Throughout his career, Krige received several awards from bodies like the S.A. Institute of Mining and Metallurgy, the U.S. Society for Mining, Metallurgy and Exploration, the South African Academy for Science and Arts, the International Association for Mathematical Geology, the International Application of Computers and Operations Research in the Mineral Industry Council, and Chile’s University of Antofagasta.
Born in Bothaville, Free State, in 1919, he matriculated at age 15 from Monument High School in Krugersdorp. By 19, he had graduated from Wits University with a bachelor’s degree in mining engineering.
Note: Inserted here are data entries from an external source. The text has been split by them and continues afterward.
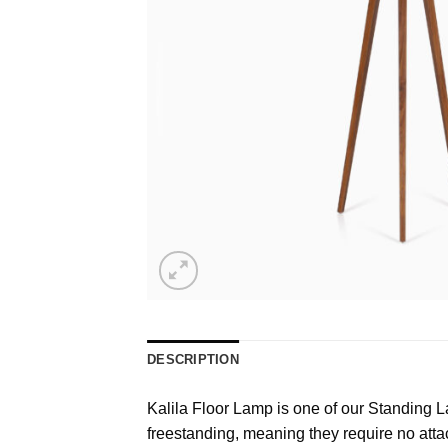
DESCRIPTION
Kalila Floor Lamp is one of our Standing Lam
freestanding, meaning they require no attac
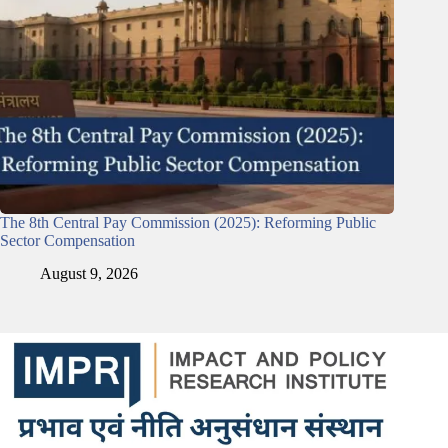
The 8th Central Pay Commission (2025): Reforming Public
Sector Compensation
August 9, 2026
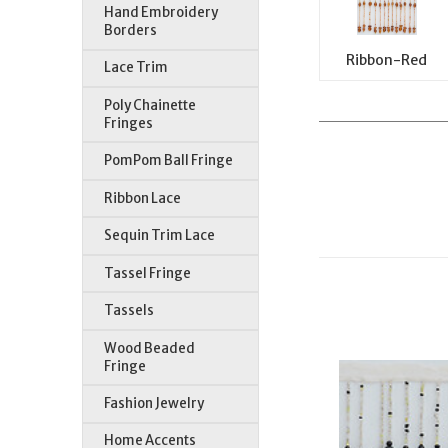
Hand Embroidery
Borders
Ribbon-Red
Lace Trim
Poly Chainette
Fringes
PomPom Ball Fringe
Ribbon Lace
Sequin Trim Lace
Tassel Fringe
Tassels
Wood Beaded
Fringe
Fashion Jewelry
Home Accents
He began his career at Anglo Transvaal (later Anglovaal) in 1938, where he cut his teeth on a number of gold mines doing surveying, sampling and ore valuation. In 1943, he joined the department of the Government Mining Engineer (GME), where his work included designing the uranium-pricing formula for negotiation with British and American authorities. This laid the groundwork for South Africa to develop a profitable uranium industry in the early 1950s.
It was during this time in his early thirties that he began his pioneering work on applying insights in statistics to the valuation of new gold mines, using a limited number of boreholes. Part of his work at the GME involved granting mining leases for gold mines, but he was concerned that deep gold mines were being established on the basis of very few boreholes and without proper scientific analysis of this scant data. The situation posed high risks to profitability, but there seemed to be no real alternative.
Building on the work of fellow-statistician Herbert Sichel, Krige started applying statistics to the data, eventually developing a logical and scientifically based procedure for evaluating the scarce information gleaned from borehole drilling. This was applied to new mines as well as reserve calculations for existing operations, and earned him his master’s degree in mining engineering from Wits University.
In a seminal 1951 paper published in the Journal of the Chemical, Metallurgical and Mining Society of South Africa, he pursued a statistical explanation of the conditional biases in ore-block valuations — the basis for the practice of kriging.
Krige returned to Anglovaal as group financial engineer in 1951, where he was responsible for the company’s ore evaluation, mine surveying, financial analyses of mining projects, share valuations and technical computing facilities. During the early 1960s, he implemented geostatistical kriging procedures on Anglovaal’s two large gold mines, in what was the world’s first routine application of the kriging of reserves.
There was particular interest in his ideas from France after some of his papers were translated into French in 1955, eventually resulting in the creation of the research centre for ore evaluation in Fontainebleau, Le Centre de Géostatistique de l’École des Mines de Paris.
He retired from the private sector in 1981, taking up the post of professor of mineral economics at the School of Mining Engineering at Wits University until 1991. There he gave mainly postgraduate courses in geostatistics and mining economics, and supervised many master’s and doctoral theses. His research continued unabated — especially into practical applications of geostatistics in ore evaluation — leading to his publication of some 90 technical papers worldwide over his career.
He continued his researching, lecturing and publishing even after retiring from academia, and consulted in resource and reserve valuation and financial analysis for local and global mining companies.